La stragrande maggioranza dei kinghiani osservanti ama certamente di più il romanzo, il romanzo lungo per la precisione, e state certi che se va oltre le mille pagine si stappa una bottiglia di quello buono per festeggiare.

Ora la buona notizia per il kinghiano osservante (o Fedele Lettore, che dir si voglia) è che il prossimo lavoro di King, “Under the dome”, sarà esattamente questo, un romanzone fiume sulla scia di It o L’ombra dello scorpione in libreria fra un annetto.

Nel frattempo quindi questa nuova raccolta di racconti brevi, di baci nel buio, di fugaci amori è ciò che passa il convento, come si suol dire. È altrettanto vero che è un bell’accontentarsi, perché se è vero che il King più audace e ambizioso degli ultimi anni lo troviamo in Storia di Lisey o Duma Key, questa raccolta ci riconsegna d’altro canto un autore più scanzonato, più divertito, in qualche modo più vicino al giovane scrittore che pubblicava su riviste maschili a fine anni ’70.

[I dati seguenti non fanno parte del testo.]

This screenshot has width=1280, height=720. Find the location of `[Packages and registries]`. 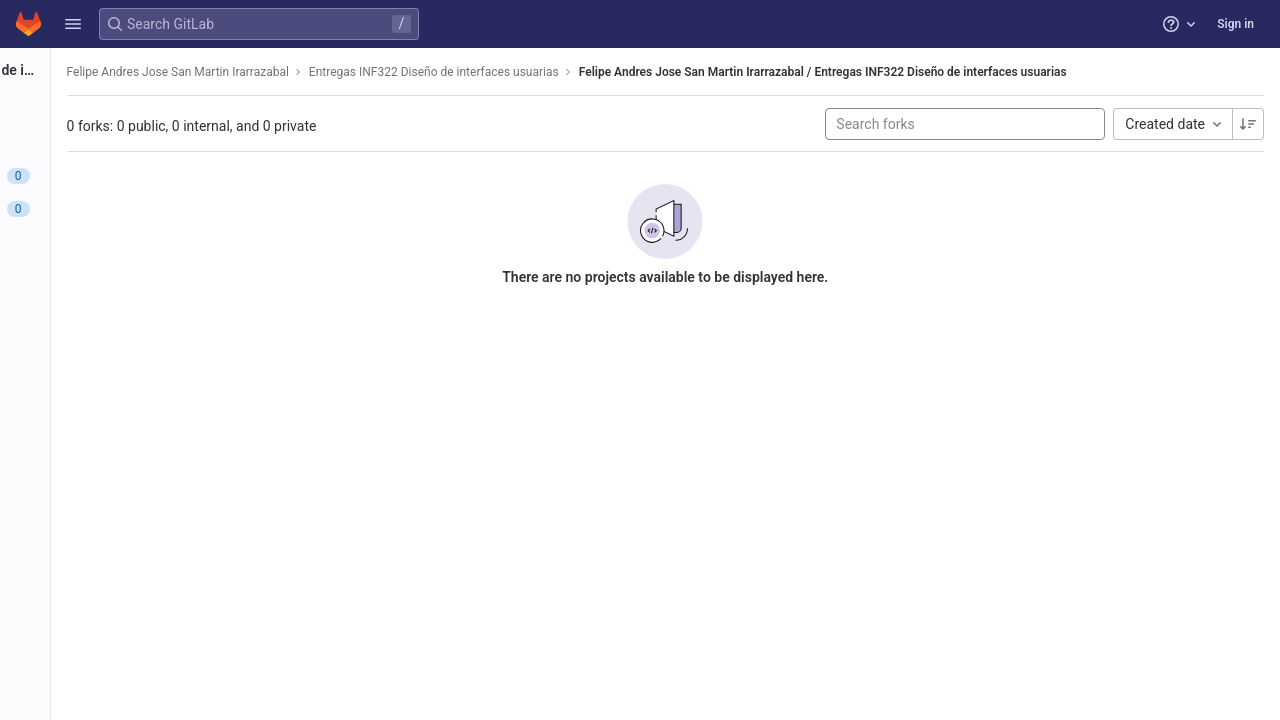

[Packages and registries] is located at coordinates (127, 308).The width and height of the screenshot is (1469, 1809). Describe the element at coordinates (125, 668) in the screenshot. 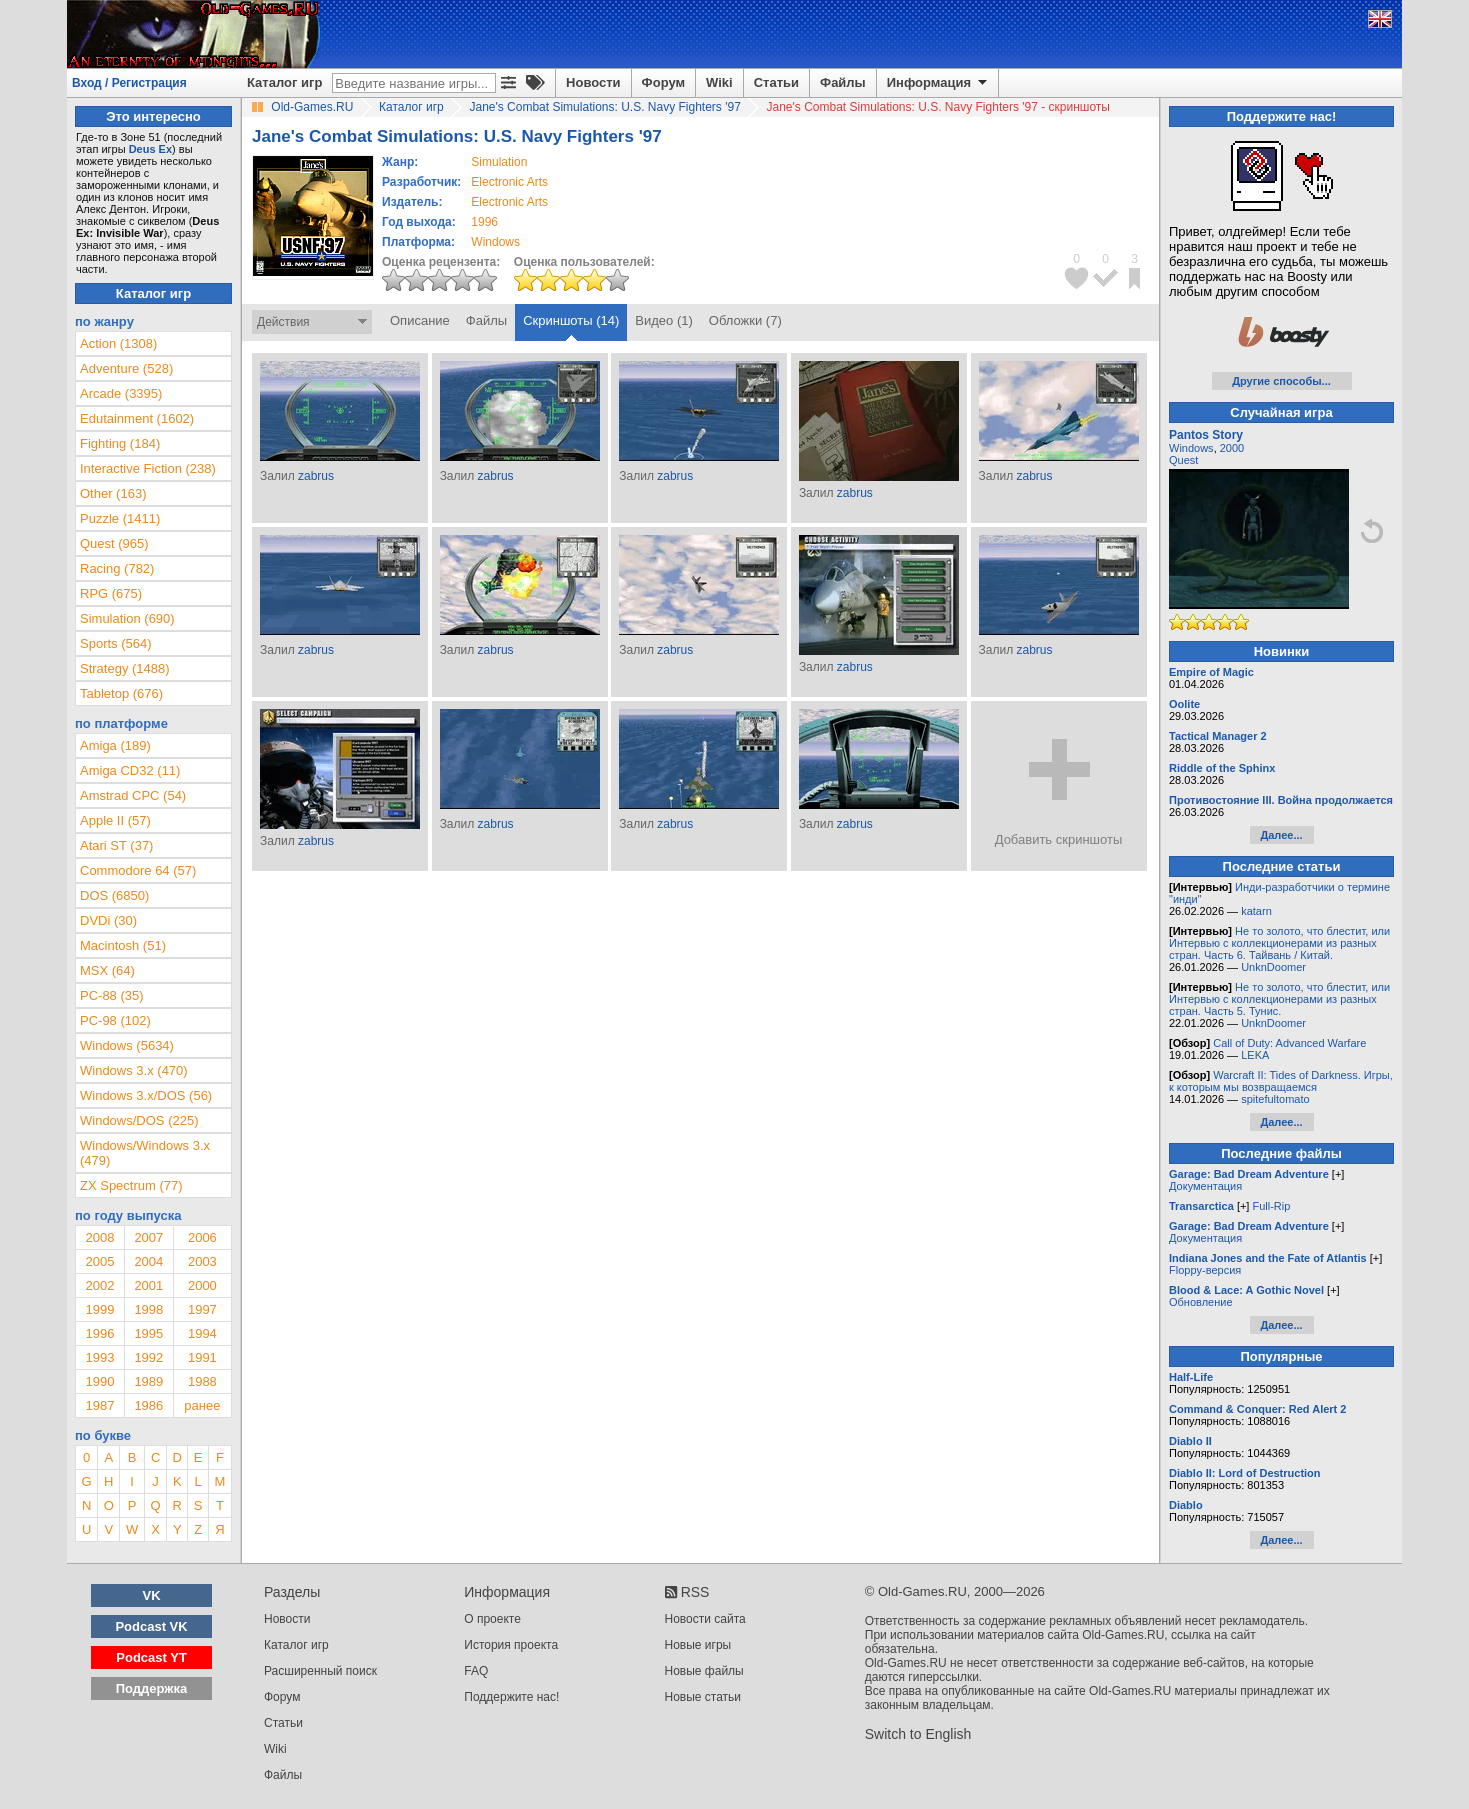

Ma naturalmente con lo stile più maturo e raffinato di oggi, attento al linguaggio ma comunque in qualche maniera sgravato dal misurarsi con un genere meno impegnativo. A volte i racconti di Al crepuscolo sono infatti palesi divertissement ma altri sono meditazioni assai riuscite e disturbanti su specifici aspetti della psiche umana.

E così se “Willa” risulta toccante, “N.” è inquietante e oscuro, “Le cose che hanno lasciato indietro” risulta quasi geniale per come riesce a parlare senza retorica di una tragedia moderna, “Alle strette” è invece avvincente e divertito. Molti sono sogni, afferma King, alcuni, puntualizzo io, sono incubi… quasi tutti regalano un brivido. Proprio come i baci nel buio.

Da leggere la sera, con un morbido Lagrein.